William Gilbert was the first person who studied the movement of compass needles and correctly concluded that Earth was a magnetic planet with its magnetic poles corresponding to its geographic North and South Poles. He published a book titled "De Magnete, Magneticisque Corporibus, et de Magno Magnete Tellure" which compiled all known information about magnetism based on his work and the work of scientists before him.
William Gilbert disproved several theories on how compass needles were thought to work. One theory suggested that the needle pointed towards the pole star. Another theory suggested that the mountains in the Arctic region were magnetic and attracted the compass needle.

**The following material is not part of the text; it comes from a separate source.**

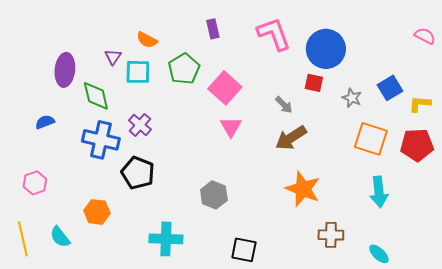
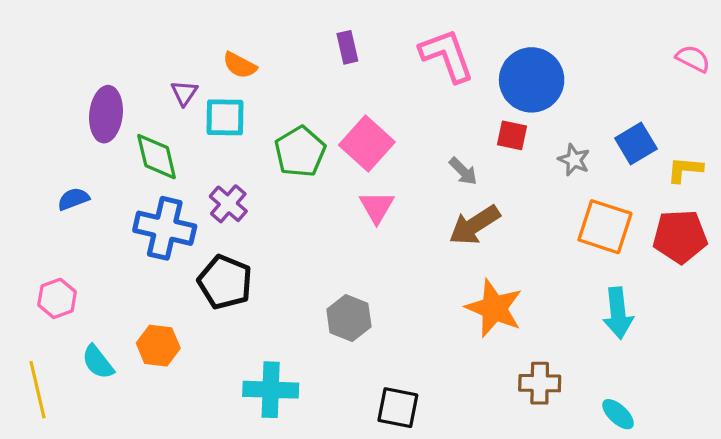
green pentagon: (184, 69) -> (300, 152), moved
cyan semicircle: (60, 237) -> (98, 362), moved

Gilbert correctly concluded that Earth must have an iron core which generates a magnetic field around the entire planet. He postulated that Earth's magnetic poles corresponded to its geographic poles, which was why compass needles pointed to Earth's North Pole. He showed that it was possible to create magnets from metals by rubbing a magnet against them. He studied the factors that affected the strength of magnets and observed that magnetic field strength weakened when the magnets were heated to high temperatures.
Gilbert published "De Magnete" which summarized not just his findings on magnetism, but also the findings of scientists before him. For 200 years after its publication, his book was considered to be the most important treatise on magnetism. He was the first person to use several terms that are still in common use in the modern scientific community, such as, "magnetic pole," "electric attraction" and "electric force."